A razão parece-me simples, ainda que profundamente desconcertante: Bond, o personagem, representa tudo aquilo que as teorias críticas (descritas mais detalhadamente aqui) consideram detestável. É a hipérbole do “opressor”. Como tal, é preciso retirá-lo do grande ecrã, porque assim exige a higienização da sociedade que estes movimentos querem fazer.
Estes movimentos não estão bem definidos, embora haja associações de cidadãos que se identificam com a chamada “justiça social” ou “política identitária”. Mas talvez mais importantes sejam os “agentes” (para usar a expressão de Hans Noel) que, formados em universidades onde estas teses são cada vez mais populares – especialmente nos Estados Unidos – entraram no mercado de trabalho. Estes instalaram-se em posições de poder e, ou por pressão social, ou por acreditarem nestas ideias, são atores que têm como objetivo dar passos rumo à transformação das nossas sociedades numa visão utópica em que as “franjas sociais” (esta é roubada a Foucault) passam a ser detentoras de poder. Por outras palavras: em vez de tentar corrigir injustiças, como têm feito as sociedades democráticas com maior ou menor sucesso, os adeptos destas teses querem alterar de forma absolutista as estruturas institucionais e sociais nas quais vivemos. Nada menos lhes serve que subverter por completo a hierarquia em que os opressores (designados por características de nascimento relacionadas com a etnia, classe social, género, preferências sexuais, etc.) e os oprimidos (também escolhidos da mesma maneira) trocam de posições. Nada deve restar do que há nos dias de hoje porque os “oprimidos”, reduzidos à sua opressão durante séculos de história, nada mais merecem do que a visão utópica de uma nova hierarquia social. A morte figurada de Bond no ecrã e as personagens que se prevê que o substituam são uma alegoria perfeita desta transformação social.

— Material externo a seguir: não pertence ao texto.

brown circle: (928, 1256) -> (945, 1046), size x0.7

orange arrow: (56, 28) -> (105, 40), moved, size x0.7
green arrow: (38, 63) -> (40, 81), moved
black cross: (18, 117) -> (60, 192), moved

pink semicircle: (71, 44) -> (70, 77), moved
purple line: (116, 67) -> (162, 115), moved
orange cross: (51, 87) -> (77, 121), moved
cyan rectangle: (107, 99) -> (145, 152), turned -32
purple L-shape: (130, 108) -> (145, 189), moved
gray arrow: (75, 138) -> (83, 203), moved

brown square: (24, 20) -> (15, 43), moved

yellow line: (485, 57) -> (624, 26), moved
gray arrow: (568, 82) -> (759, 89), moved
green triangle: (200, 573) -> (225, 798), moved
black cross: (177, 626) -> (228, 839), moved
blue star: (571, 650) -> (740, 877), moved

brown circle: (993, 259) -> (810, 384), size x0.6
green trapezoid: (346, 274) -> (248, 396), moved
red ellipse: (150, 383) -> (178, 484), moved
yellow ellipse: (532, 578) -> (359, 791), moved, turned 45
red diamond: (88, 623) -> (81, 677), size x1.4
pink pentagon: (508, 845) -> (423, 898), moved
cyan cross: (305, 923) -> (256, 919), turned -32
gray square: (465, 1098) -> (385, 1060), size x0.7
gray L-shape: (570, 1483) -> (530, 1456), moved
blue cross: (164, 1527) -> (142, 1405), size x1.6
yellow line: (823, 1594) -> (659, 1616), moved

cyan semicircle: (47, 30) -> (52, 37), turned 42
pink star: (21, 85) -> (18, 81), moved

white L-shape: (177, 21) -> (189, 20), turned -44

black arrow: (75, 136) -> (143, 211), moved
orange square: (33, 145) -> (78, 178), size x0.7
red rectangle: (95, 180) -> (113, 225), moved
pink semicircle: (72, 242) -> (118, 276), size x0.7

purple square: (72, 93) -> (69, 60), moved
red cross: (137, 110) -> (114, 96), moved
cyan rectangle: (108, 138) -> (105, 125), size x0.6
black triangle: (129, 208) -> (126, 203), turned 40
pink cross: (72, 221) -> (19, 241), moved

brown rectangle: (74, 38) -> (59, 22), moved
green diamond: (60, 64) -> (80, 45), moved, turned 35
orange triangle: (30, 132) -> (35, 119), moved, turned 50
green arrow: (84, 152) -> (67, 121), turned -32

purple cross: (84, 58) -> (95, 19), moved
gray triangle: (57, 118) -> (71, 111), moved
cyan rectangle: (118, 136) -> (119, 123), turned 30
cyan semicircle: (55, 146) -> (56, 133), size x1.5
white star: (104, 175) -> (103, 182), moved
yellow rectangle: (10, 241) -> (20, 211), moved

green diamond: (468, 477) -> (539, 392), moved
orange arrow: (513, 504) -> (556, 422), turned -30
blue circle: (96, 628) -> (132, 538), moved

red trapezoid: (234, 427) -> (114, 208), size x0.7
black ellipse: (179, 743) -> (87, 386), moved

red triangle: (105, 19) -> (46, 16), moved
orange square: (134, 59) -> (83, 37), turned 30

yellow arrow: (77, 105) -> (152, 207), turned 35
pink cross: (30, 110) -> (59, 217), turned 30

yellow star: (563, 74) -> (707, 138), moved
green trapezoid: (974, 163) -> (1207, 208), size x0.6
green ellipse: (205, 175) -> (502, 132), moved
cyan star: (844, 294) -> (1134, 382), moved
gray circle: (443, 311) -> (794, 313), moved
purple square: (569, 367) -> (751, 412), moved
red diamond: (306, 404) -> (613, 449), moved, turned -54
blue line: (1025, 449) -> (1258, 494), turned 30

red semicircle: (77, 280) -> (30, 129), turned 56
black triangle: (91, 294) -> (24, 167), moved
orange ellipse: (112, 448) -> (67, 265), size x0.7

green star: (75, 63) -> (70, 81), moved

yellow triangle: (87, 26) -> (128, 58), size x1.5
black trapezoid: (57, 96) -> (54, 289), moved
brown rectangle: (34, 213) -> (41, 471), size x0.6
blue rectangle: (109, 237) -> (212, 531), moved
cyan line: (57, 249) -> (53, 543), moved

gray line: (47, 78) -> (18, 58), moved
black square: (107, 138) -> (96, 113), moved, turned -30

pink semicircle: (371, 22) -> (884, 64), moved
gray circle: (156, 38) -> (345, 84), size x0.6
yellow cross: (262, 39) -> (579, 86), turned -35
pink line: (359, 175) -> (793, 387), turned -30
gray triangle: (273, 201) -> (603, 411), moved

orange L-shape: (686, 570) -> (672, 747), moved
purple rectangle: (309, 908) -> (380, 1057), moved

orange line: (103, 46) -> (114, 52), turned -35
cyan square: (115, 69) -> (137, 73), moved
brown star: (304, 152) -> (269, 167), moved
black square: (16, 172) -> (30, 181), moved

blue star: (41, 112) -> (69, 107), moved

Roger Scruton chama a atenção para o “Newspeak” (Fools, Frauds and Firebrands, 2015), uma tática usada pelos marxistas que se manteve durante os séculos e continua a ser usada pela “justiça social”. Trata-se da criação de um jargão alternativo ou da mudança de significado de expressões de uso corrente (“justiça social” é um bom exemplo) com a finalidade de transformar a realidade através da linguagem. E que mais não é um filme do que linguagem?
Para pensadores e ativistas destas teses – sempre preocupados com significados – Bond merecia morrer. Não com um tiro, mas pela destituição de todas as características que fazem dele a personagem que é. Para quem vê o mundo à maneira da justiça social, Bond encerra em si todos os pecados, todas as características que têm de ser extirpadas da sociedade. Se lhes restam dúvidas, vão ao cinema. E reparem nas duas senhoras que têm um bocadinho do Bond que conhecíamos. São mulheres, uma hispânica, uma afro-britânica. Essas podem, purificadas pela sua condição de oprimidas.
“007 No Time to Die” é uma grande metáfora do que as teorias críticas e a “justiça social” querem fazer da nossa sociedade. Vale a pena ver o filme. Mas como um documentário do que poderemos vir a ser, se nada for feito para travar este novo messianismo.